3. Empirical evidence on the Trump tax cuts’ causal effects
Retrospective analyses by nonpartisan budget shops and think tanks find that the 2017 TCJA disproportionately allocated benefits to higher earners and corporations and lowered revenue as a share of GDP—effects linked to rising inequality in the post‑enactment period, with multiple groups arguing the growth payoff touted by proponents did not materialize as promised [2] [3] [5]. Modeling studies that favor TCJA extensions (for example, a CEA‑linked study summarized by Ways and Means) claim gains in jobs and wages under certain scenarios, but these rely on dynamic scoring assumptions about investment and labor supply that critics say overstate causal growth channels relative to distributional harms shown in tax‑return based microstudies [7] [6].
4. Comparative findings, empirical gaps, and methodological limits
Comparative causal claims—saying ARPA caused X while TCJA caused Y—are complicated because ARPA operated as countercyclical, means‑tested transfers in a depressed pandemic economy while TCJA was a structural tax change in a non‑recession context; cross‑policy causal inference therefore requires careful controls for macro conditions and timing, which many policy reports do qualitatively but few academic papers fully satisfy [1] [2] [8]. The dominant empirical consensus in the provided sources is that ARPA produced measurable poverty reduction and short‑run demand effects, whereas TCJA materially favored the wealthy and worsened income concentration; assertions that TCJA “paid for itself” via growth are not borne out in multiple post‑enactment revenue and distribution analyses cited by CBPP, EPI, and others [2] [8] [5].
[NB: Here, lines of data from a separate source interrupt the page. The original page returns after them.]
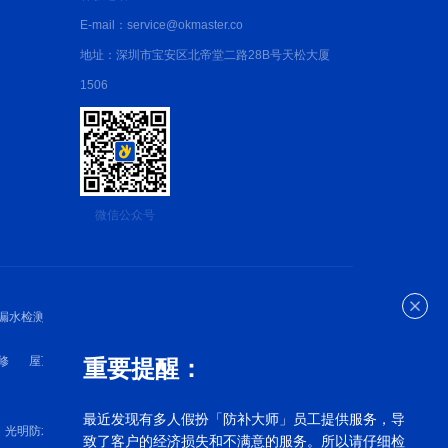
E-mail：service@okmaster.co
地址：深圳市宝安区北帝堂二路28B号天松大厦
1506
微信公众号
漏水检测
深圳防水检测
深圳防水维修
修
屋顶漏水维修
外墙漏水维修
卫生间漏水维修
重要提醒：
最近发现有多人假扮「防补大师」员工提供服务，导
光明防水补漏
罗湖漏水维修
宝安漏水维修
致了客户的经济损失和不满意的服务。所以请仔细检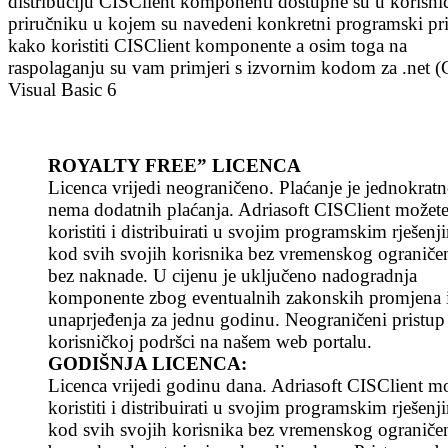
distribuciju CISClient komponenti dostupne su u korisn
priručniku u kojem su navedeni konkretni programski pri
kako koristiti CISClient komponente a osim toga na
raspolaganju su vam primjeri s izvornim kodom za .net (
Visual Basic 6
ROYALTY FREE” LICENCA
Licenca vrijedi neograničeno. Plaćanje je jednokratn
nema dodatnih plaćanja. Adriasoft CISClient možet
koristiti i distribuirati u svojim programskim rješenj
kod svih svojih korisnika bez vremenskog ograničen
bez naknade. U cijenu je uključeno nadogradnja
komponente zbog eventualnih zakonskih promjena 
unaprjeđenja za jednu godinu. Neograničeni pristu
korisničkoj podršci na našem web portalu.
GODIŠNJA LICENCA:
Licenca vrijedi godinu dana. Adriasoft CISClient m
koristiti i distribuirati u svojim programskim rješenj
kod svih svojih korisnika bez vremenskog ograničen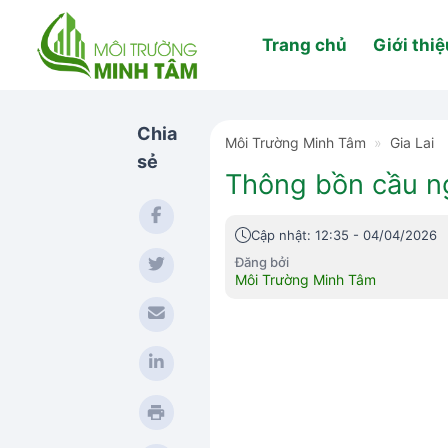
Skip
to
Trang chủ
Giới thiệ
content
Chia
Môi Trường Minh Tâm
»
Gia Lai
sẻ
Thông bồn cầu ng
Cập nhật: 12:35 - 04/04/2026
Đăng bởi
Môi Trường Minh Tâm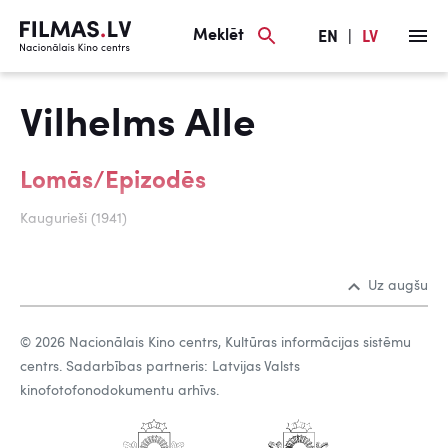
Meklēt
EN
|
LV
Vilhelms Alle
Lomās/Epizodēs
Kaugurieši (1941)
Uz augšu
© 2026 Nacionālais Kino centrs, Kultūras informācijas sistēmu
centrs. Sadarbības partneris: Latvijas Valsts
kinofotofonodokumentu arhīvs.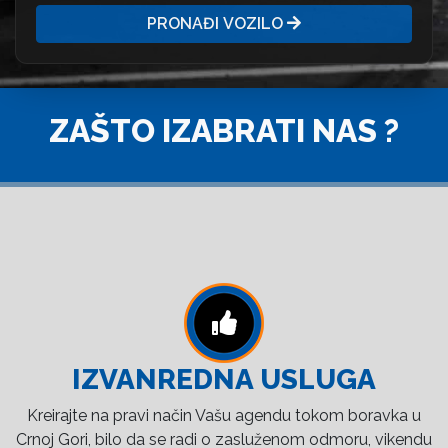
PRONAĐI VOZILO
ZAŠTO IZABRATI NAS ?
IZVANREDNA USLUGA
Kreirajte na pravi način Vašu agendu tokom boravka u
Crnoj Gori, bilo da se radi o zasluženom odmoru, vikendu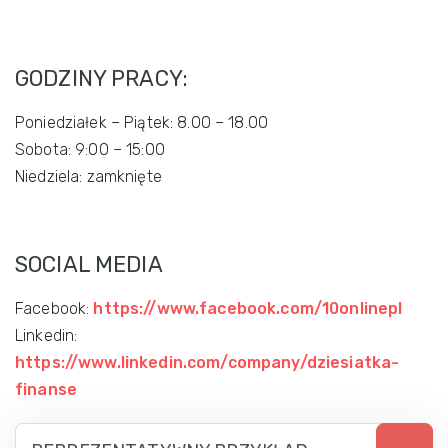
GODZINY PRACY:
Poniedziałek – Piątek: 8.00 – 18.00
Sobota: 9:00 – 15:00
Niedziela: zamknięte
SOCIAL MEDIA
Facebook:
https://www.facebook.com/10onlinepl
Linkedin:
https://www.linkedin.com/company/dziesiatka-
finanse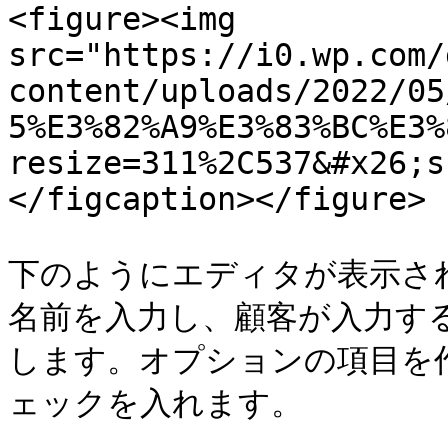
<figure><img 
src="https://i0.wp.com/
content/uploads/2022/05
5%E3%82%A9%E3%83%BC%E3%
resize=311%2C537&#x26;s
</figcaption></figure>

下のようにエディタが表示さ
名前を入力し、顧客が入力す
します。オプションの項目を
ェックを入れます。
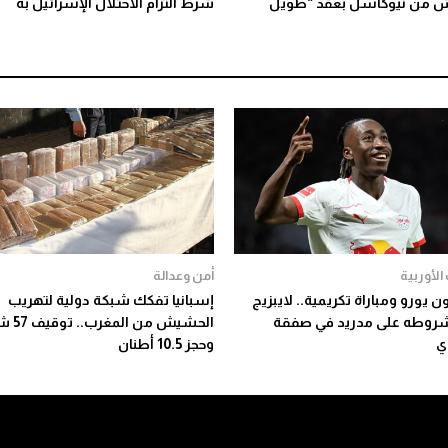
ش من نيوكاسل بعقد “طويل
شرط التزام الاحتلال الإسرائيل به
الأوربية
أمن وعدالة
ليون يورو ومباراة تكريمية.. لايبزيج
إسبانيا تفكك شبكة دولية لتهريب
روطه على مدريد في صفقة
الحشيش من 
ي
وحجز 10.5 أطنان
5. Who’s making the claims, what are the hidden agendas, and what remains unknown
Analyses come from ideologically varied actors: progressive research centers (CBPP, EPI, inequality.org) emphasize distributional and poverty‑erasures from ARPA [1] [8] [5], while industry‑friendly or supply‑side groups (Tax Foundation, CEA summaries) produce model‑based estimates showing average after‑tax income gains and pro‑growth scenarios for TCJA extensions [6] [7]; each side’s methods and incentives shape assumptions about labor supply, investment responses, and dynamic feedbacks, and the literature lacks many long‑run causal studies that track how each policy permanently shifted inequality and productivity beyond immediate fiscal windows [6] [9].